On the day that Dynatrace released its Grail data lakehouse, Information Age sat down with Greifenender to learn more about his keys to success as a tech leader; the challenges he has overcome in his role; and how to balance security and cost-effectiveness using analytics and intelligence capabilities.
What has been key to keeping up with industry trends and customer pain points over the years, as Dynatrace founder and CTO?
One aspect here is anticipating and understanding that the growth of data and the complexity of the systems is not linear. Now that data is exploding exponentially, all the dependencies amongst that data are also exploding exponentially. This means that approaches fail, so anticipating these changes has always been key.

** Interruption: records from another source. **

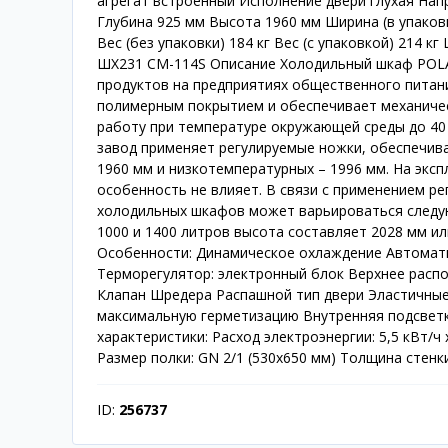
агрегат встроенный Исполнение двери глухая На
Глубина 925 мм Высота 1960 мм Ширина (в упаковк
Вес (без упаковки) 184 кг Вес (с упаковкой) 214 
ШХ231 CM-114S Описание Холодильный шкаф POLAI
продуктов на предприятиях общественного питани
полимерным покрытием и обеспечивает механичес
работу при температуре окружающей среды до 40 
завод применяет регулируемые ножки, обеспечив
1960 мм и низкотемпературных – 1996 мм. На экс
особенность не влияет. В связи с применением р
холодильных шкафов может варьироваться следу
1000 и 1400 литров высота составляет 2028 мм и
Особенности: Динамическое охлаждение Автомати
Терморегулятор: электронный блок Верхнее распо
Клапан Шредера Распашной тип двери Эластичные
максимальную герметизацию Внутренняя подсвет
характеристики: Расход электроэнергии: 5,5 кВт/ч 
Размер полки: GN 2/1 (530x650 мм) Толщина стенки
ID:
256737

Dynatrace is all about never utilising typical approaches. It drives me nuts when the world thinks of observability as purely metrics, traces and logs, because it’s also about tying this to the business. Therefore you need to understand user experience, user behaviour and have a much bigger picture. These are what I see as the key elements of observability when enabling to drive innovation.
You should never stick to what the world thinks is the status quo. You should always be looking forwards to the next step. This is also why it’s often so hard for us to make people understand that, hey, this is actually possible, because so often in our history customers have said before they evaluated Dynatrace that “this is not possible” – and then they used it.
How do you go about communicating your tech strategy across to the entire organisation, and keeping the workforce on board with said strategy?
One of the key lessons learned over the entire history of Dynatrace is that with every doubling in size of the team, you have to reinvent how you work together. A year ago we surpassed 1,000 members of staff hired in the R&D team alone. And two years ago, I set out a plan for what my organisation needs to look like when we are moving towards the 3000+ mark, and what has to change.
I’ve spent three years so far coming up with a system that enables entrepreneurial thinking and acting at scale. This is important because looking at the top down, I don’t know all the little things that every member of staff needs to innovate. So, I need to foster and build an organisation that can innovate in many different pieces on their own.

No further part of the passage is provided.